Brief => Word for word, repeat each record that follows.

[Dataset entries]

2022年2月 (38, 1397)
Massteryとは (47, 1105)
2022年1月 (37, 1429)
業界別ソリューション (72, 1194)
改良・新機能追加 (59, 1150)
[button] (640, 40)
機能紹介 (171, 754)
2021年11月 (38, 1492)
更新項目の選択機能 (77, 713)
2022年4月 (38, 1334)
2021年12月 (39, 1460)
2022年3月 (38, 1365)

Answer below =>
2022年2月 (38, 1397)
Massteryとは (47, 1105)
2022年1月 (37, 1429)
業界別ソリューション (72, 1194)
改良・新機能追加 (59, 1150)
[button] (640, 40)
機能紹介 (171, 754)
2021年11月 (38, 1492)
更新項目の選択機能 (77, 713)
2022年4月 (38, 1334)
2021年12月 (39, 1460)
2022年3月 (38, 1365)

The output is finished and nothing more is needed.